Robby Müller werd geboren in Willemstad, Curaçao. Toen hij één jaar was verliet het gezin het eiland. Op zijn veertiende ging hij naar Nederland. Tussen 1962 en 1964 verbleef hij in Amsterdam aan de net opgerichte Nederlandse Filmacademie (begonnen in 1958, als opleiding erkend vanaf 1960), waar hij zich specialiseerde in camera en montage en onder anderen Pim de la Parra en Frans Weisz ontmoette. Met beiden zou hij films gaan maken, maar de meest intensieve samenwerking in die eerste jaren vond plaats met DoP Gérard Vandenberg, die hij vergezelde als camera-assistent, en met regisseurs Hans W. Geißendörfer en Anton Kothuis.

Maar de ontmoeting met Wim Wenders en hun eerste film samen, het 21 minuten durende Alabama (2000 Light Years) (1969), verlegde zijn ambities eigenlijk voorgoed naar het buitenland. Voor Wenders was de film de eerste gelegenheid om met een DoP samen te werken en in de decennia die volgden zou Müller een groot deel van Wenders’ oeuvre schieten. Alleen al in de jaren zeventig verschenen Summer in the City (1970), Die Angst des Tormanns beim Elfmeter (1972), Der scharlachrote Buchstabe (1972), Alice in den Städten (1974), Falsche Bewegung (1975), Im Lauf der Zeit (1976) en Der amerikanische Freund (1977). De eerste grote filmprijzen kwamen voor Falsche Bewegung en Der amerikanische Freund. Die laatste werd geroemd om de desolate settings, beelden waarvoor Wenders en Müller inspiratie hadden geput uit de schilderijen van Edward Hopper.

‘Ik verafschuw geweld. Als ik dat zie is het enige wat ik wil weglopen, begrijp je’

Voor de tentoonstelling in het EYE Filmmuseum interviewde Claire Pijman, die als cameravrouw samen met Müller en Wenders aan de docufilm Buena Vista Social Club (1999) had gewerkt, de vier regisseurs met wie Müller de belangrijkste samenwerking aanging.

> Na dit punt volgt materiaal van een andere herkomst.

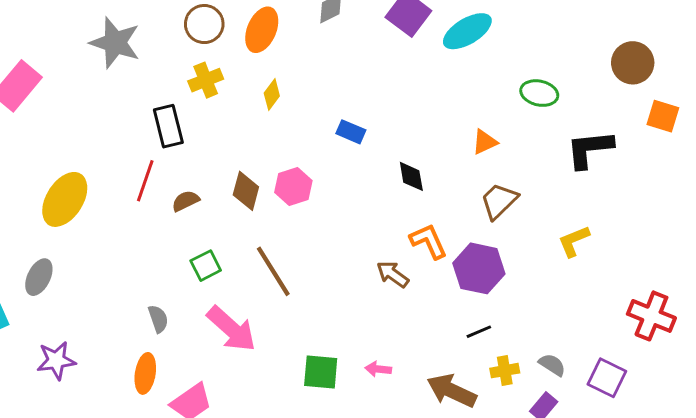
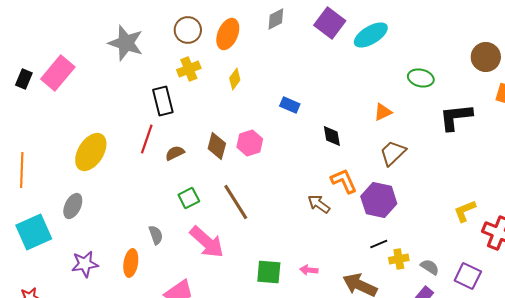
yellow L-shape: (574, 241) -> (465, 211), moved
yellow cross: (505, 371) -> (399, 259), moved
orange ellipse: (145, 373) -> (131, 263), moved

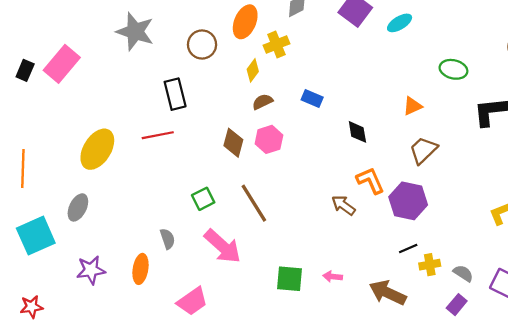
brown circle: (188, 30) -> (202, 44), moved
cyan ellipse: (371, 35) -> (400, 23), size x0.7
yellow cross: (189, 69) -> (276, 44), moved
red line: (147, 139) -> (158, 135), turned 60
brown semicircle: (175, 153) -> (262, 102), moved

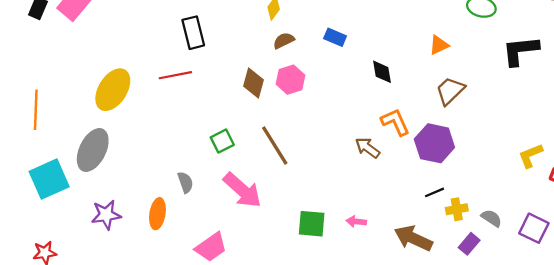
gray ellipse: (78, 207) -> (93, 150), size x1.5
purple rectangle: (457, 305) -> (469, 244), moved

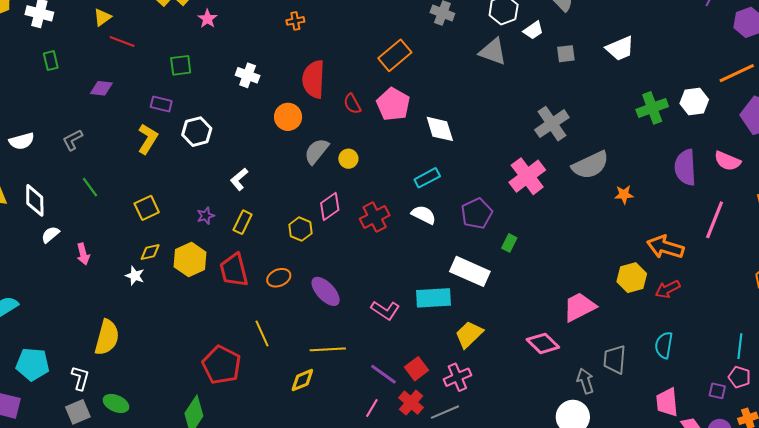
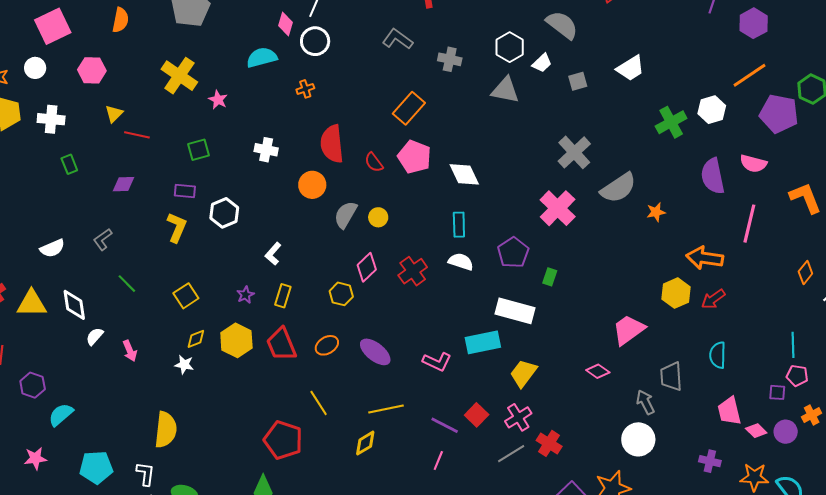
cyan rectangle: (427, 178) -> (459, 225), turned -55
pink diamond: (543, 343) -> (598, 371), size x0.7
red cross: (411, 403) -> (549, 443), moved

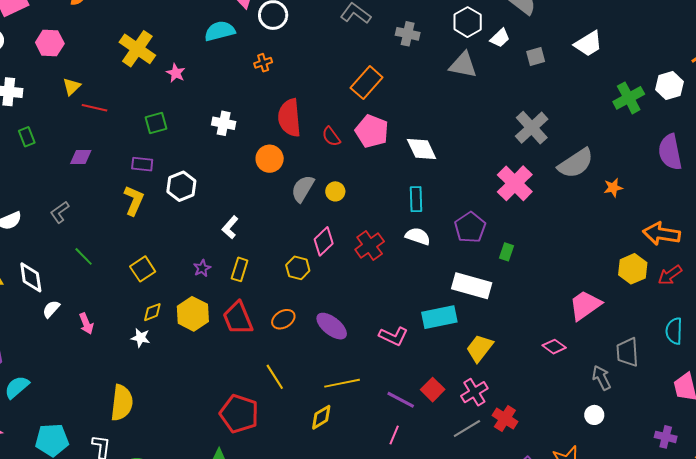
white circle: (638, 439) -> (594, 415), size x0.6

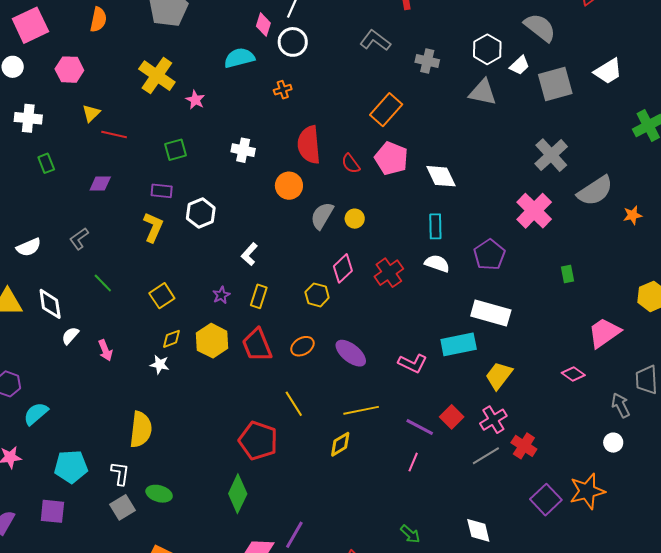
gray square: (536, 57) -> (555, 84), size x1.8
green rectangle: (507, 252) -> (567, 274), moved, turned -30

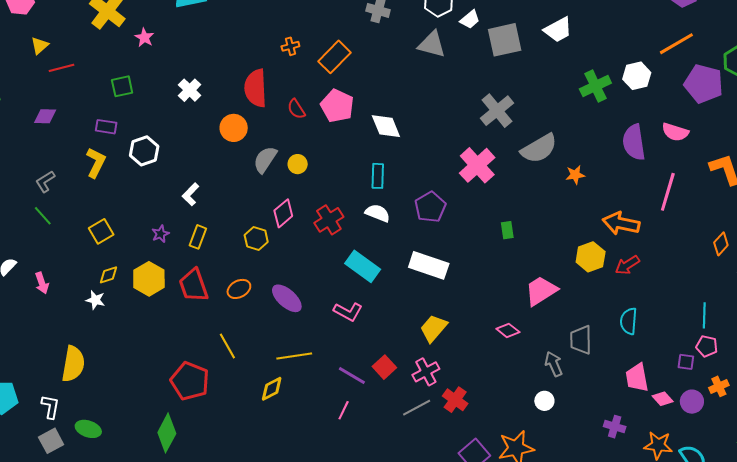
orange cross: (283, 90) -> (290, 46), moved
red line: (114, 134) -> (61, 68), turned -30
white cross: (243, 150) -> (190, 90), turned 30
gray L-shape: (79, 239) -> (45, 182), moved
cyan rectangle: (459, 344) -> (363, 266), moved, turned 44

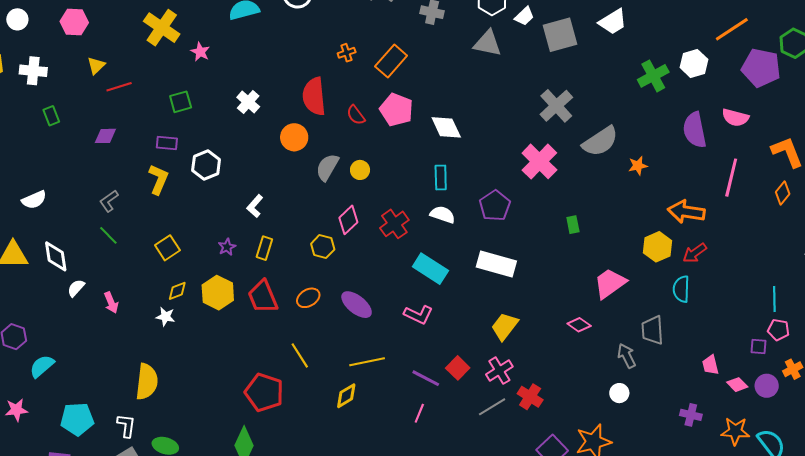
orange diamond: (721, 244) -> (783, 193), moved
cyan semicircle: (629, 321) -> (681, 289), moved
pink trapezoid: (637, 378) -> (710, 365), size x0.7

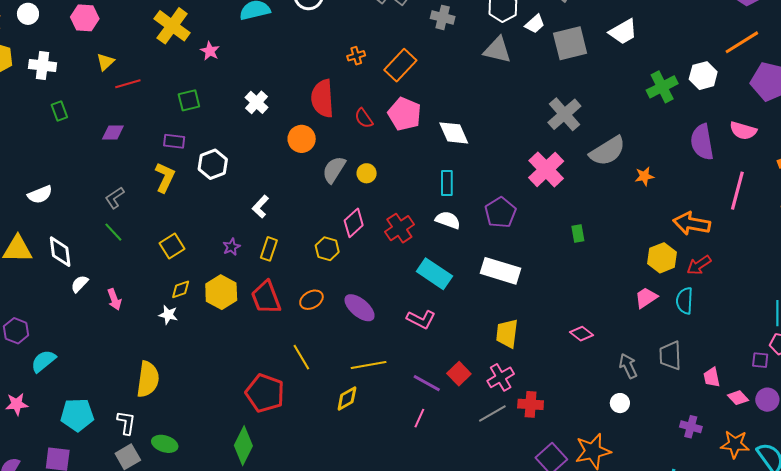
pink trapezoid: (610, 283) -> (646, 298), moved, size x0.7
yellow trapezoid: (505, 326) -> (507, 333), turned -32
gray trapezoid: (652, 330) -> (670, 356), moved
red cross: (530, 397) -> (531, 404), turned -30

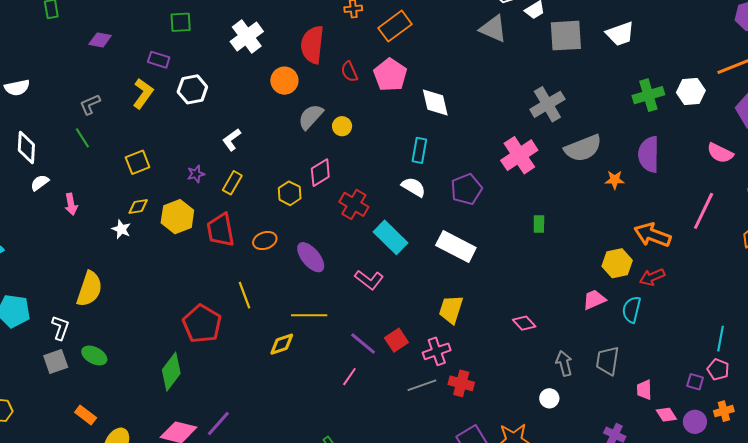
white cross: (257, 102) -> (247, 36), size x1.4
purple semicircle: (702, 142) -> (649, 154), moved
red cross: (399, 228) -> (354, 204), moved, turned -36

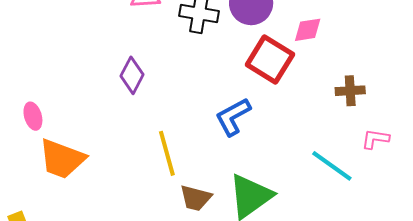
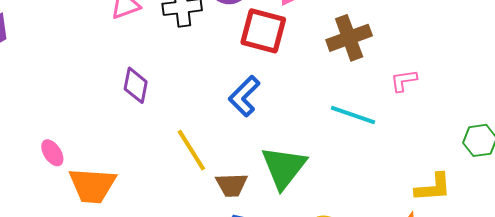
brown cross: (350, 91) -> (349, 38), size x1.5
pink L-shape: (375, 139) -> (404, 81), moved

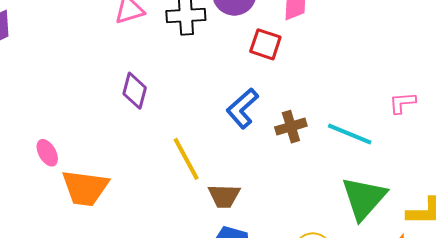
red square: (263, 31) -> (265, 44), size x0.7
brown cross: (349, 38) -> (291, 127), moved, size x0.7
green triangle: (284, 167) -> (364, 198), moved

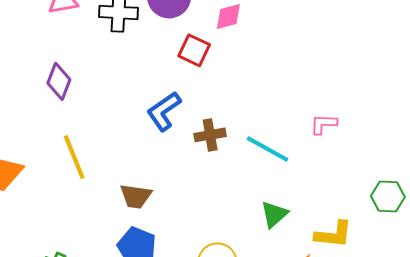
yellow line: (186, 159) -> (74, 157), moved
green triangle: (364, 198) -> (274, 214), size x0.6

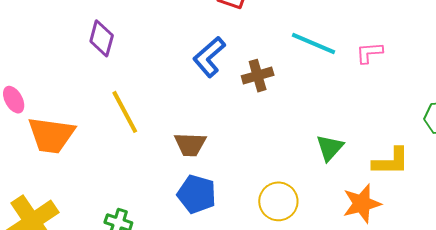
cyan line: (268, 149) -> (313, 44), moved

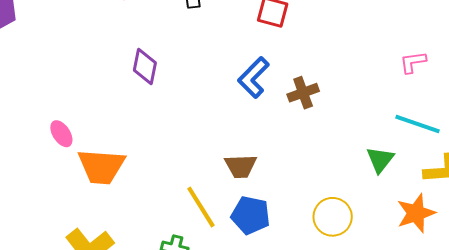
cyan line: (313, 44) -> (418, 124), moved
yellow line: (125, 112) -> (201, 207), moved

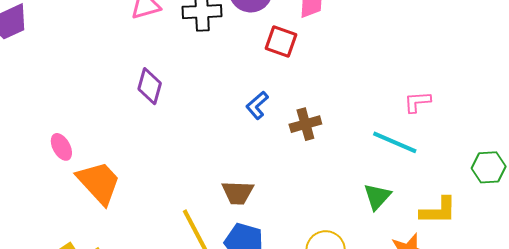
blue L-shape: (253, 77) -> (257, 105), size x0.7
cyan line: (418, 124) -> (395, 142), moved
orange trapezoid: (101, 166) -> (99, 183), turned -141

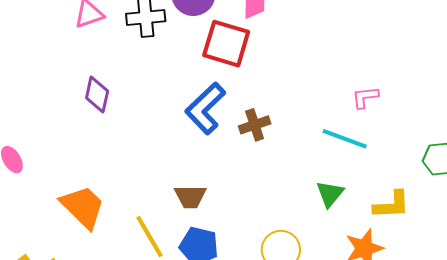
red square: (281, 42) -> (226, 44), size x1.5
blue L-shape: (257, 105) -> (205, 108), size x1.8
orange trapezoid: (99, 183) -> (83, 207), moved

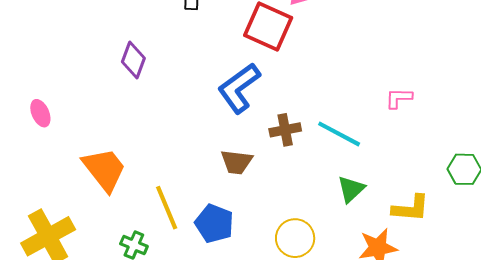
brown cross: (255, 125) -> (285, 130), moved
cyan line: (345, 139) -> (339, 134), moved
brown trapezoid: (190, 197) -> (237, 162), moved

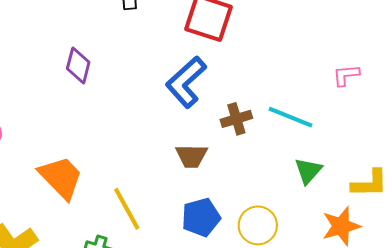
blue pentagon: (214, 224) -> (201, 217), moved, turned -30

Jim Jarmusch, Wim Wenders, Lars von Trier en Steve McQueen, grootheden uit de filmwereld die Müller voor hun producties stuk voor stuk zijn gang lieten gaan. Wat ze delen in hun herinneringen is de enorme vindingrijkheid waarmee Müller de films hun verbeelding gaf. De ‘simpele’ dingen die hij deed die leidden tot regelrechte vondsten waar hij vervolgens nooit mee pronkte, een kwaliteit die Jarmusch omschrijft als ‘thinking off your feet’. Neem het weer, sta open voor de regen als de zon niet schijnt in een scène die met zon zou moeten zijn overgoten. Draai de camera eens de andere kant op en zie daar! Jarmusch vergelijkt hem behalve met Vermeer ook met Miles Davis – Müller ‘overspeelt zich niet’.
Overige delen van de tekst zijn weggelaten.